Reactions: Creative 1


----------



## VandaL (26/1/15)

That looks awesome, inside and out. Excellent work @eviltoy and congrats on your sexy box Yusuf.

I'm guessing Magnets on the backdoor will be the next step?


----------



## Yusuf Cape Vaper (26/1/15)

VandaL said:


> That looks awesome, inside and out. Excellent work @eviltoy and congrats on your sexy box Yusuf.
> 
> I'm guessing Magnets on the backdoor will be the next step?

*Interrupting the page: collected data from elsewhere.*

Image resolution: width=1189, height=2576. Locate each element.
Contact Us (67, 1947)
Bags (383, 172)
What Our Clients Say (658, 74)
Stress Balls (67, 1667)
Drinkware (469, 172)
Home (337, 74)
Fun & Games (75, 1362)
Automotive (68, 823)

Yeah we're waiting on the magnets. Evil toys head is growing now. Let's stop praising him before it bursts


----------



## eviltoy (26/1/15)

Ha what goes on here


----------



## Yusuf Cape Vaper (26/1/15)

Ah you know bru, just me telling people bout the awesome box I built myself with no help whatsoever

Reactions: Funny 2


----------



## Silver (27/1/15)

Congrats. Looks great guys 
Can you explain what the mosfet is and what role it plays in the device?
Sounds impressive indeed!


----------



## Yusuf Cape Vaper (27/1/15)

The switch on the device is only rated at 3-5A max. This is common with all switches, unless you're gonna use an industrial 60A power switch which won't work  the mosfets job is to take the load off the switch. So the switch doesn't crap. The mosfet can't handle everything though so it's possible for the mosfet to fry. But that's way too low for me to go anyway  Im happy at 0.05-0.06ohms


----------



## Silver (27/1/15)

Yusuf Cape Vaper said:


> The switch on the device is only rated at 3-5A max. This is common with all switches, unless you're gonna use an industrial 60A power switch which won't work  the mosfets job is to take the load off the switch. So the switch doesn't crap. The mosfet can't handle everything though so it's possible for the mosfet to fry. But that's way too low for me to go anyway  Im happy at 0.05-0.06ohms



Thanks @Yusuf Cape Vaper , so it is a way of switching on the circuit without having to carry the full amp load

I wonder what your voltage drop under load is?
Then again, i guess its not all that important with dual parallels because you have like 40 or 60 amps of current at your disposal
Is my thinking correct?


----------



## VandaL (27/1/15)

The Mosfet makes it so he doesnt need to carry this switch around in his pocket 
http://www.ebay.com/itm/Eaton-60-Am...653?pt=LH_DefaultDomain_0&hash=item418f28043d

Reactions: Like 1 | Funny 3


----------



## Yusuf Cape Vaper (27/1/15)

Silver said:


> Thanks @Yusuf Cape Vaper , so it is a way of switching on the circuit without having to carry the full amp load
> 
> I wonder what your voltage drop under load is?
> Then again, i guess its not all that important with dual parallels because you have like 40 or 60 amps of current at your disposal
> Is my thinking correct?


I'm gonna check the voltage drop this weekend. And yeah I don't really bother bout the voltage drop coz I can just lower my ohms if I feel it's not enough haha.

Reactions: Agree 1


----------



## Andre (27/1/15)

Great work @eviltoy and @Yusuf Cape Vaper!


----------



## ET (15/2/15)

i think i'm rather going to wire mine in series. will the mosfet still work?


----------



## eviltoy (15/2/15)

Yup will work fine easier to wire infact


----------